**REQUIREMENT**
There is a line containing "אחראי נגישות" in the entries below. Repeat that line and every line after it exactly, and nothing more.
*** STUDY MATERIAL ***
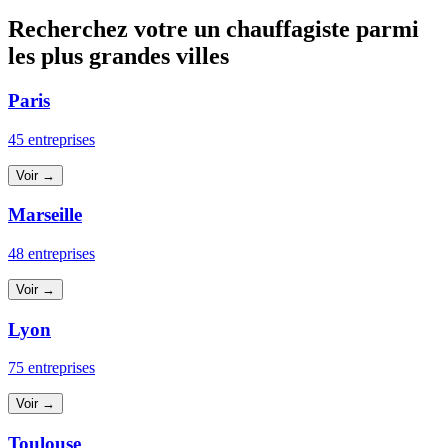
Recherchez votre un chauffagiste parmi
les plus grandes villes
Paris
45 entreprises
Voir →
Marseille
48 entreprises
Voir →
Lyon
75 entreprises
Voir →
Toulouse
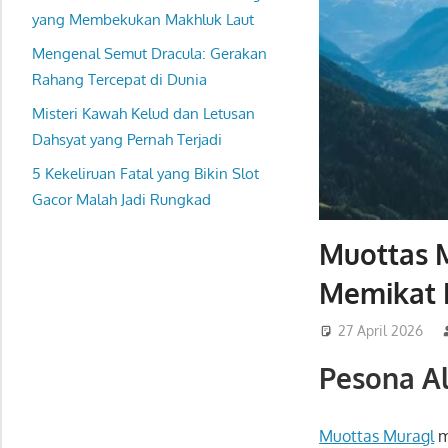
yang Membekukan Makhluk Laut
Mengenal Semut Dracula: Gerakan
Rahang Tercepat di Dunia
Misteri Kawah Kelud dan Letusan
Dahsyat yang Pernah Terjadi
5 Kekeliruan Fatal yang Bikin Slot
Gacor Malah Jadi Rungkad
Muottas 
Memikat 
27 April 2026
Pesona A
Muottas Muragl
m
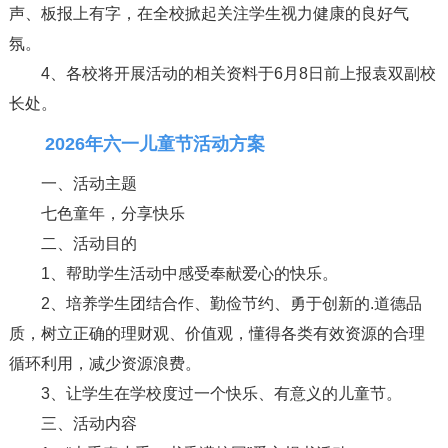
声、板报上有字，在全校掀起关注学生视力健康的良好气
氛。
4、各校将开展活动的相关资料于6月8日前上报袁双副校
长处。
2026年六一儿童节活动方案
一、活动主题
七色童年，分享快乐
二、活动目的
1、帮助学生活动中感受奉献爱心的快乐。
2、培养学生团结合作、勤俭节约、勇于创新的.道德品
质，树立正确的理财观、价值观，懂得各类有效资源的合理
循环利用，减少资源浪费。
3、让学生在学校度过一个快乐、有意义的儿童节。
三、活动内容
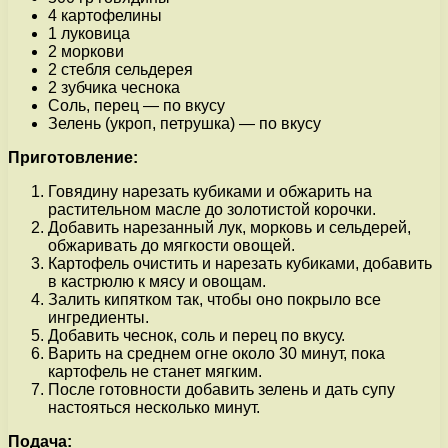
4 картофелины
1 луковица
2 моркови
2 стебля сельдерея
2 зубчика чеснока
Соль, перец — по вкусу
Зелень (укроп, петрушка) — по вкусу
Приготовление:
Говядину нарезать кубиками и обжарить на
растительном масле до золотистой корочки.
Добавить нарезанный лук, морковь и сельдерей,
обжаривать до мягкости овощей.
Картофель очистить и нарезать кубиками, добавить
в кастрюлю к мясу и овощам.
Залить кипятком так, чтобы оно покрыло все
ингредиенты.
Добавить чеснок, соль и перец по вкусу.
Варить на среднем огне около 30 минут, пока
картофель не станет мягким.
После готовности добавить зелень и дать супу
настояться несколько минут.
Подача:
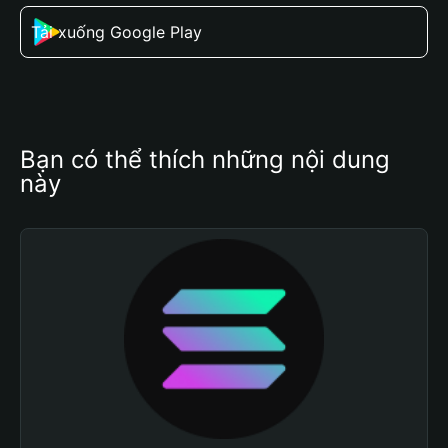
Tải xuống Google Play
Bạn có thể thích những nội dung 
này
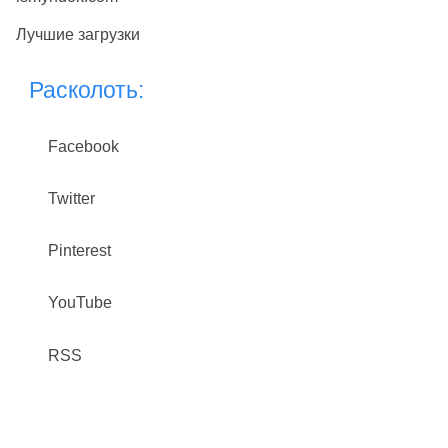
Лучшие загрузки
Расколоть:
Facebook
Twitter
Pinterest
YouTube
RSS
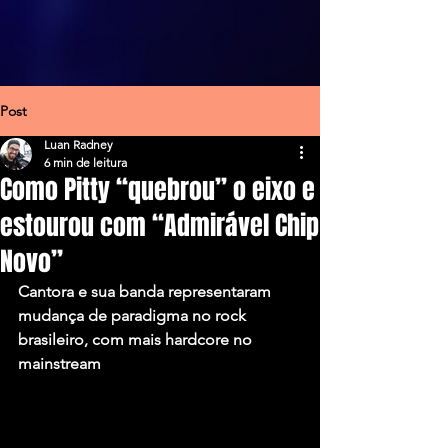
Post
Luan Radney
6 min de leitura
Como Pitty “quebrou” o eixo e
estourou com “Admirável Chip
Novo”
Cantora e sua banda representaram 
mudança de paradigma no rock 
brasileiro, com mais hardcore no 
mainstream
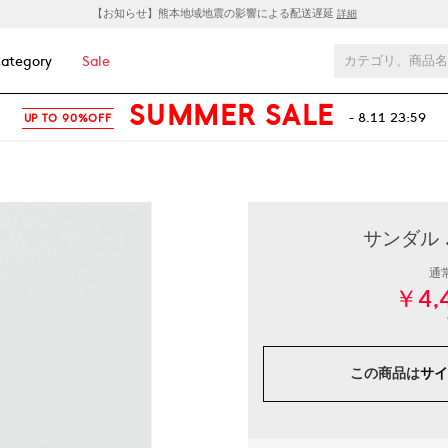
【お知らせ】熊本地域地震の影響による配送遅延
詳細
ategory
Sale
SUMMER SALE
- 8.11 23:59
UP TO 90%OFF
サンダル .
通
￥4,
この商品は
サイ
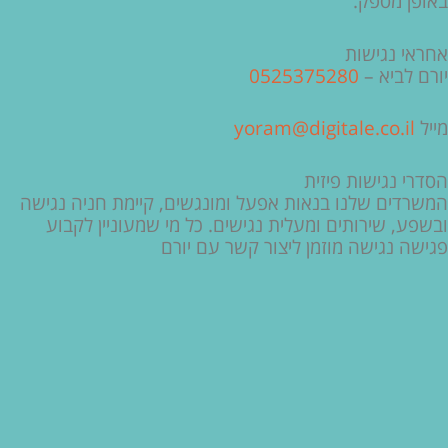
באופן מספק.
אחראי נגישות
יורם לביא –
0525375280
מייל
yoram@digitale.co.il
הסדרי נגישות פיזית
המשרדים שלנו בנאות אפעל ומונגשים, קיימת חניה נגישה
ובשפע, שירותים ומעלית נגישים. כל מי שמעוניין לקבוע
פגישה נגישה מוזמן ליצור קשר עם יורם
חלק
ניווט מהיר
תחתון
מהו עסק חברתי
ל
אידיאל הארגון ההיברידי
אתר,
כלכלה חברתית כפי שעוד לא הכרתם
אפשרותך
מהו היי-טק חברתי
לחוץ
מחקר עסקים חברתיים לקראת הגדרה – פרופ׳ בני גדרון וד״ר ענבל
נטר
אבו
***
**TASK SOLUTION**
אחראי נגישות
יורם לביא –
0525375280
מייל
yoram@digitale.co.il
הסדרי נגישות פיזית
המשרדים שלנו בנאות אפעל ומונגשים, קיימת חניה נגישה
ובשפע, שירותים ומעלית נגישים. כל מי שמעוניין לקבוע
פגישה נגישה מוזמן ליצור קשר עם יורם
חלק
ניווט מהיר
תחתון
מהו עסק חברתי
ל
אידיאל הארגון ההיברידי
אתר,
כלכלה חברתית כפי שעוד לא הכרתם
אפשרותך
מהו היי-טק חברתי
לחוץ
מחקר עסקים חברתיים לקראת הגדרה – פרופ׳ בני גדרון וד״ר ענבל
נטר
אבו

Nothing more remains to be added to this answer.